Blockade runners
These our/are times tectonic plates of political personal collide mount each other fuse an inseparable meld. This blockade she feels in her bones walking home in Holguin she feels in her bones this blockade in hard cement under her feet standing for 40 minutes waiting to buy something that might not even be in the store when she gets there; sun burning her eyes because she can only avoid so long its course across the sky while standing here on block hard cement, waiting to buy something there might not even be in the store; politics, working our way through daily life, guided as Che said a revolutionary is, by a great feeling of love, standing here feet smarting from hard cement eyes stinging from burning sun running this blockade felt in our bones. Blockade wounds pirates attacking the island it wounds this paradise inside scarcity. Blockade runners family abroad yearning for home sending home, or rawest tourist gnaw away bore little holes of justice trickle necessities through the dike.

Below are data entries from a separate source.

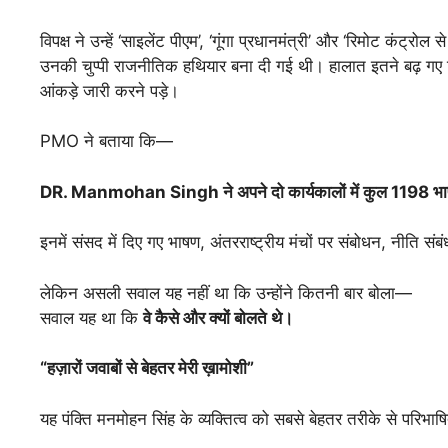
विपक्ष ने उन्हें ‘साइलेंट पीएम’, ‘गूंगा प्रधानमंत्री’ और ‘रिमोट कंट
उनकी चुप्पी राजनीतिक हथियार बना दी गई थी। हालात इतने बढ़ 
आंकड़े जारी करने पड़े।
PMO ने बताया कि—
DR. Manmohan Singh ने अपने दो कार्यकालों में कुल 1198 भ
इनमें संसद में दिए गए भाषण, अंतरराष्ट्रीय मंचों पर संबोधन, नीति संबंध
लेकिन असली सवाल यह नहीं था कि उन्होंने कितनी बार बोला—
सवाल यह था कि
वे
कैसे
और
क्यों
बोलते
थे।
“
हज़ारों
जवाबों
से
बेहतर
मेरी
ख़ामोशी”
यह पंक्ति मनमोहन सिंह के व्यक्तित्व को सबसे बेहतर तरीके से परिभा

Tubes of toothpaste rolls of toilet paper or an ambulance and antibiotics worm and winkle, weaken until crash! blast! the widening web of will bears down blockade.
After reading
El Che, mi hermano / Che, my brother by Juan Martín Guevara and Armelle Vincent, and Taking the arrow out of the heart / Sacarse la flecha del corazón by Alice Walker, trans. Manuel García Verdecia
There was a time when subversive works were censured in Argentina. This is no longer the case. Today’s method is to try to prevent us reading, pushing us to watch tv, surf the web. That’s why I’m so against these means of communication. I dislike their immediacy. Now, everything has to be instant, when we should be stopping to think, to reflect. Juan Martín Guevara, trans. Katharine Beeman
The trouble with books
In the 21st century the trouble with books, is their cost and their weight, whereas I would buy them sow them like seeds, blow them dandelion-like from one end of Our America to the other.